● **Saved entries**
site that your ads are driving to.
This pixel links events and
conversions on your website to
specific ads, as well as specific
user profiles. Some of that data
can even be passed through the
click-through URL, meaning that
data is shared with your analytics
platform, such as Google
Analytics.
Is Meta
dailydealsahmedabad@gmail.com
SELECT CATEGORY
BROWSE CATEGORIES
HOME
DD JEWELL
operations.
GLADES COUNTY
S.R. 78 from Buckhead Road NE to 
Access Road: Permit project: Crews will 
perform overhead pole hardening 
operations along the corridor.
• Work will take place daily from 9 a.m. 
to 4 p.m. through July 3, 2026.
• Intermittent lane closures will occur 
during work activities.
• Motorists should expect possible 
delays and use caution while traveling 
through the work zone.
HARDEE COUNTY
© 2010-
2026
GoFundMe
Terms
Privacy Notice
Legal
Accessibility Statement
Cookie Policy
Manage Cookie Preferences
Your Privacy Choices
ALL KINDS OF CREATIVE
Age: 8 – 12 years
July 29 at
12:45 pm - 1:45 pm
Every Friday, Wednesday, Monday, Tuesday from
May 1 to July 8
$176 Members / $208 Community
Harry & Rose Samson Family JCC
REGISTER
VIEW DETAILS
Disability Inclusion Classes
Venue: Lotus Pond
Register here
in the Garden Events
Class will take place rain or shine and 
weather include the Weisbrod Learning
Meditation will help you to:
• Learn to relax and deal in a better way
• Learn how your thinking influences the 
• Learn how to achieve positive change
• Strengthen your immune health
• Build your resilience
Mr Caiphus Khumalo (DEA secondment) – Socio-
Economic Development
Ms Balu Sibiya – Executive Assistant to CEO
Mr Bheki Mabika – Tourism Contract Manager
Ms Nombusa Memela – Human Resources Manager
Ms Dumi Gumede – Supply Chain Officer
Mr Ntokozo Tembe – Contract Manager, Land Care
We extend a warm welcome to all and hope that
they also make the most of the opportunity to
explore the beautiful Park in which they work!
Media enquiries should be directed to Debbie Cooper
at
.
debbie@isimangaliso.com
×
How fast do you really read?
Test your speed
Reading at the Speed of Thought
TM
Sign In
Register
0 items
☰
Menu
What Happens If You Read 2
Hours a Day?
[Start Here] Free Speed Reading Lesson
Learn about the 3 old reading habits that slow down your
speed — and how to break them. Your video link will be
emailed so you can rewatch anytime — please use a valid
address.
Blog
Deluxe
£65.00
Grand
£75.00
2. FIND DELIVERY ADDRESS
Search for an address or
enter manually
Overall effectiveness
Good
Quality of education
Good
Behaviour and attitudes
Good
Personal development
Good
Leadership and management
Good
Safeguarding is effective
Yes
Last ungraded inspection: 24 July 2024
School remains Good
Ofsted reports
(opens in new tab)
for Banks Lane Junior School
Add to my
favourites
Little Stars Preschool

...

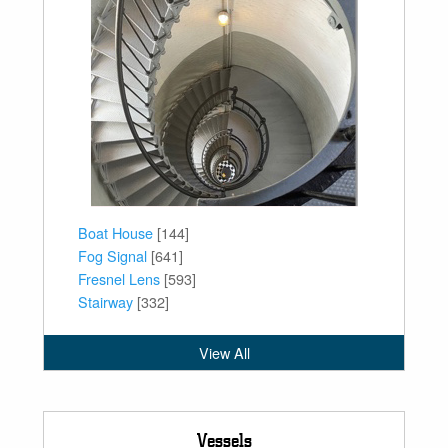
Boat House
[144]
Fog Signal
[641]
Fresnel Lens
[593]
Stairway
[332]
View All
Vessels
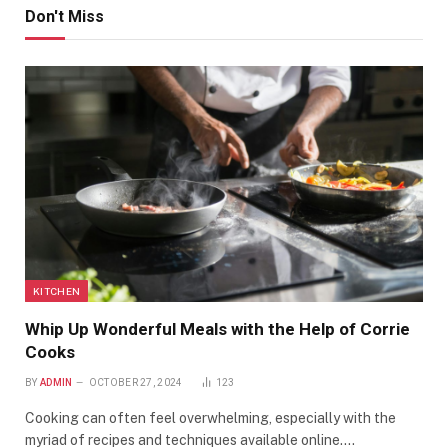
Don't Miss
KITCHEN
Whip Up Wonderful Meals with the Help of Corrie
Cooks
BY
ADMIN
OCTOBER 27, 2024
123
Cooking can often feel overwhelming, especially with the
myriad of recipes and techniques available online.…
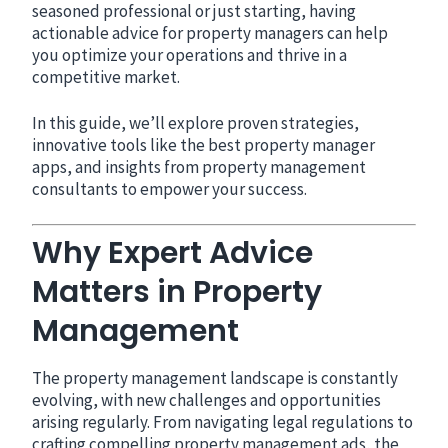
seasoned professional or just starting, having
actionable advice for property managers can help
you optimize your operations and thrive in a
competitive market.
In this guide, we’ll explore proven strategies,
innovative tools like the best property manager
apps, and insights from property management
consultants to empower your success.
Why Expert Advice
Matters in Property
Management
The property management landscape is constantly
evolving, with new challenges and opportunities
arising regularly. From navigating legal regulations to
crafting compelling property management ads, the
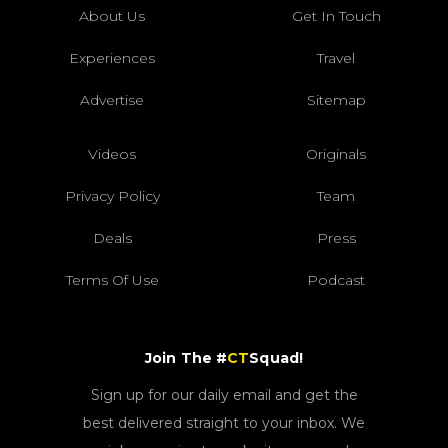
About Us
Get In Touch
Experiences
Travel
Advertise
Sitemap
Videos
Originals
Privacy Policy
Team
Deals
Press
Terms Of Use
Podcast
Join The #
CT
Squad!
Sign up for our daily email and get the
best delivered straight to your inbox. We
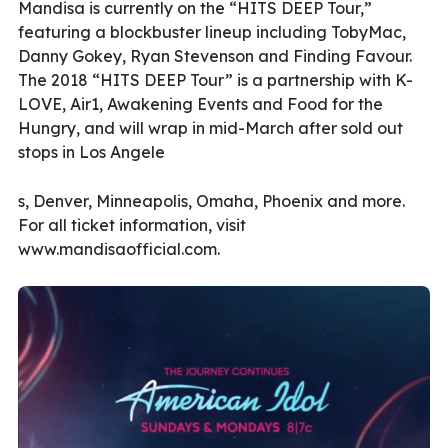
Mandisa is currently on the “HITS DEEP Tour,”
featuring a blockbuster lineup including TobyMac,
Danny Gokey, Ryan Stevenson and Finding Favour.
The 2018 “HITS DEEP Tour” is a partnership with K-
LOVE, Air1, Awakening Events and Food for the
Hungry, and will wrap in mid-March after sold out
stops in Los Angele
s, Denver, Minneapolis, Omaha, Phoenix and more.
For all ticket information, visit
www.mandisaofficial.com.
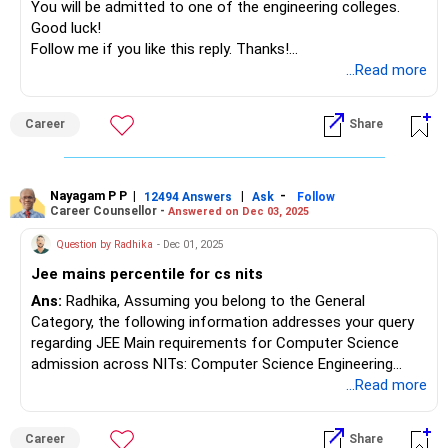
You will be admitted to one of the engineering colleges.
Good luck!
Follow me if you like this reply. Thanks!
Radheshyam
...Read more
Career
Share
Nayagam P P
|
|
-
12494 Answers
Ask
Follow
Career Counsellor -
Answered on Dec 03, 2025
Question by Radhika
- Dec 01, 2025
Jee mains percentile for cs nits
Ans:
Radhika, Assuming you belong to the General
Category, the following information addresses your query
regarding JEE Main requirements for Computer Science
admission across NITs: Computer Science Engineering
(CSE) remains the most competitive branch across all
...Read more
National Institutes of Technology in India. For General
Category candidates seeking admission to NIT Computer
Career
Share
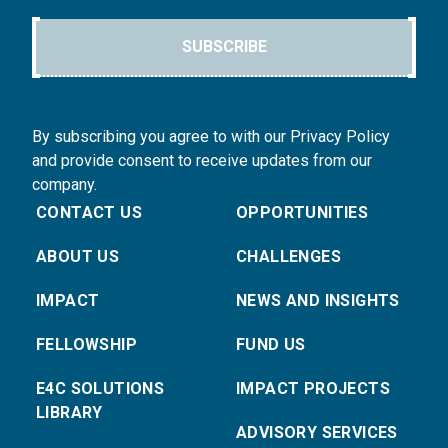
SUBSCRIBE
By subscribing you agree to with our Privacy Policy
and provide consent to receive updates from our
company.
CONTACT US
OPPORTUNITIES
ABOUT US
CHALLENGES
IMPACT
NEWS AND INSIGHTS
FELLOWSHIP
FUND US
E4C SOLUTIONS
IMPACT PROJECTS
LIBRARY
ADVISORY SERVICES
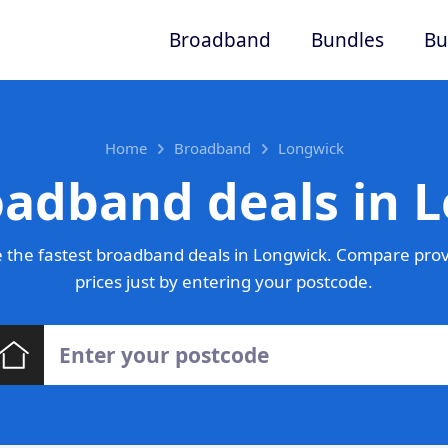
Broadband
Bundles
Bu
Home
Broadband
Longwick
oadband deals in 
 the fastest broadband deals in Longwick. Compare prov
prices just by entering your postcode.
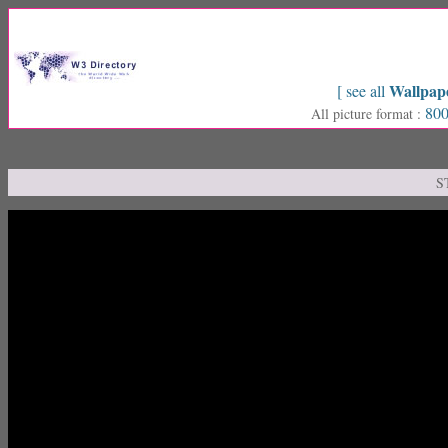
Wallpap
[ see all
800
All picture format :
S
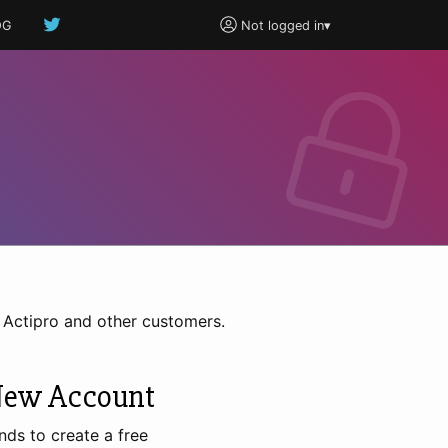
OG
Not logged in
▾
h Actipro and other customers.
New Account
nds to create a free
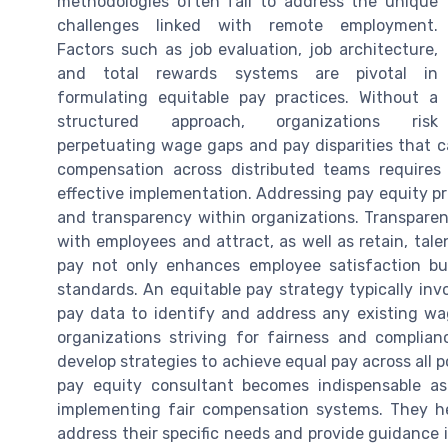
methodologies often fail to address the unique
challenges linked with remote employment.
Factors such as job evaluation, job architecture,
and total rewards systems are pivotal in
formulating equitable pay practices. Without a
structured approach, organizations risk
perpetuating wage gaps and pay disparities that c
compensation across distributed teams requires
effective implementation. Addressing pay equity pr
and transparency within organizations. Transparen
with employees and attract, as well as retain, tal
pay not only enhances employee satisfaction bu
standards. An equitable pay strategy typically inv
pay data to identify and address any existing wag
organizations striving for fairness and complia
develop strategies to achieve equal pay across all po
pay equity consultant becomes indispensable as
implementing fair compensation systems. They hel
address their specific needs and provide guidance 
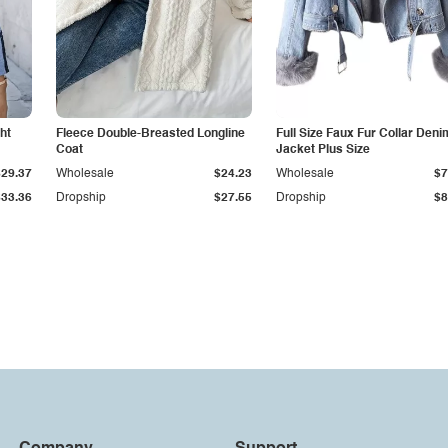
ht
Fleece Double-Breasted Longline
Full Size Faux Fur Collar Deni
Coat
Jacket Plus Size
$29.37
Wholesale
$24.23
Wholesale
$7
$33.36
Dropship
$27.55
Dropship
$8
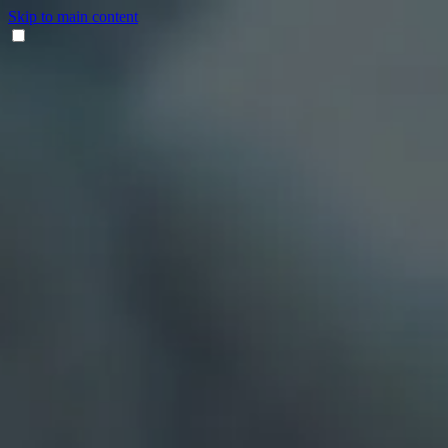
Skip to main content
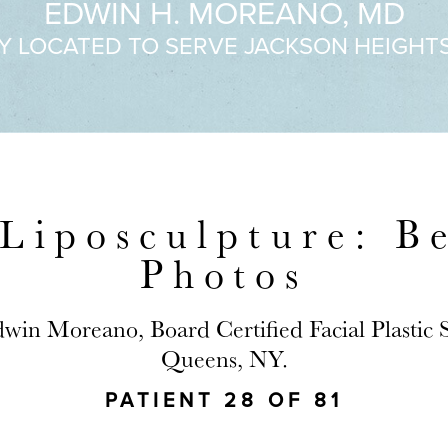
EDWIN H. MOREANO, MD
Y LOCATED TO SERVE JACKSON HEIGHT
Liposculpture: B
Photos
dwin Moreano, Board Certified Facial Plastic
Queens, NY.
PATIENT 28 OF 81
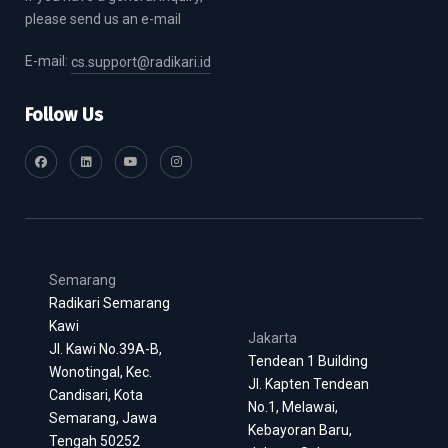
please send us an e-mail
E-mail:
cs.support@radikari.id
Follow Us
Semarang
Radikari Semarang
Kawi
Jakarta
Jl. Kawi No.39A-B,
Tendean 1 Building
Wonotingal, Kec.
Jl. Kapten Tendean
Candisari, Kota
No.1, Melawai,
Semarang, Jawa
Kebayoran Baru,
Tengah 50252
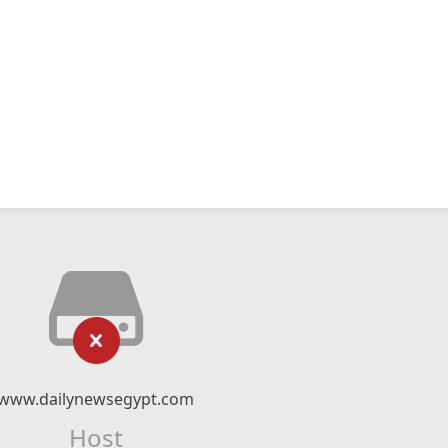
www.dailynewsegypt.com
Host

---

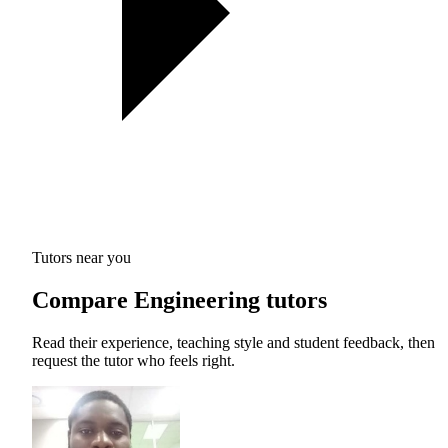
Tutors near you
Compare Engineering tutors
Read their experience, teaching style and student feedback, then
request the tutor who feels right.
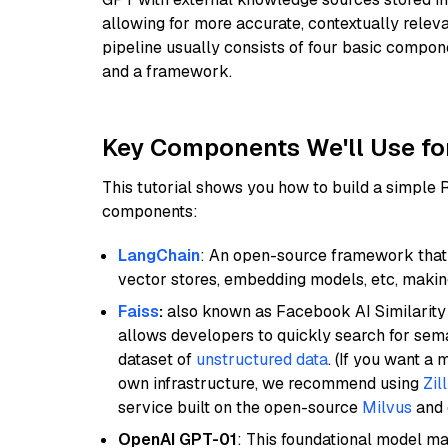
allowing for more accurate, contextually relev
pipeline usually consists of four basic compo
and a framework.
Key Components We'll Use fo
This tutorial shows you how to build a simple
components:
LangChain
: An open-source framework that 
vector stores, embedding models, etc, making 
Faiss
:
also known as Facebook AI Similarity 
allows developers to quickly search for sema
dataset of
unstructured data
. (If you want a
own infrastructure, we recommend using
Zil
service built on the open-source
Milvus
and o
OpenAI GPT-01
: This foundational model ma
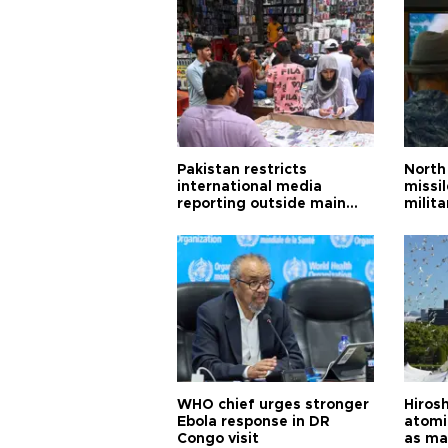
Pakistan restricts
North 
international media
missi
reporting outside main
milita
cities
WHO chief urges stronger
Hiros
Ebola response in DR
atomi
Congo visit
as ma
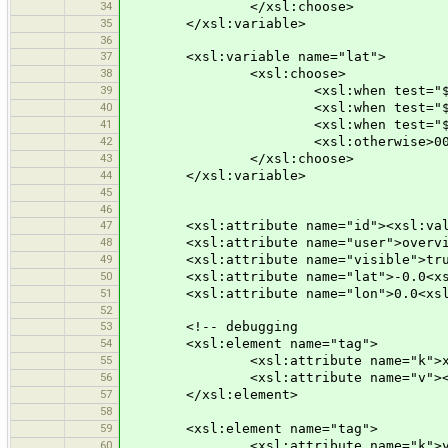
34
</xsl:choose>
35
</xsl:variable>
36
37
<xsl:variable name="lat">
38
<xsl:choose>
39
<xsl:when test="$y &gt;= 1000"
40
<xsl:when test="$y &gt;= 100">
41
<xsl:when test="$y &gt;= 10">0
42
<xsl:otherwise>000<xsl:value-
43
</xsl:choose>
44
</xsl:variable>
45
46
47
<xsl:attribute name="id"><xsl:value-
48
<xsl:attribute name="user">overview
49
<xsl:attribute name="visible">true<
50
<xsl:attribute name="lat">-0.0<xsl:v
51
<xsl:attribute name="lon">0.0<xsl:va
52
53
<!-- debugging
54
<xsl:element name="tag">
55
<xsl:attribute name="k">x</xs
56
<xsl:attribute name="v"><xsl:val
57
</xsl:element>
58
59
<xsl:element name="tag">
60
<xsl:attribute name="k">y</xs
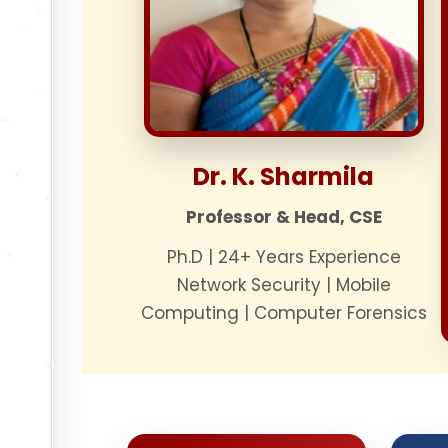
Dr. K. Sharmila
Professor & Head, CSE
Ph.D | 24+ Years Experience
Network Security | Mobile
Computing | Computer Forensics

● **What this task involves**
Search the records above for "their". Copy each line where it is found.

● **Exercise answer**
address their specific needs and provide guidance 
Read their experience, teaching style and student feedback, then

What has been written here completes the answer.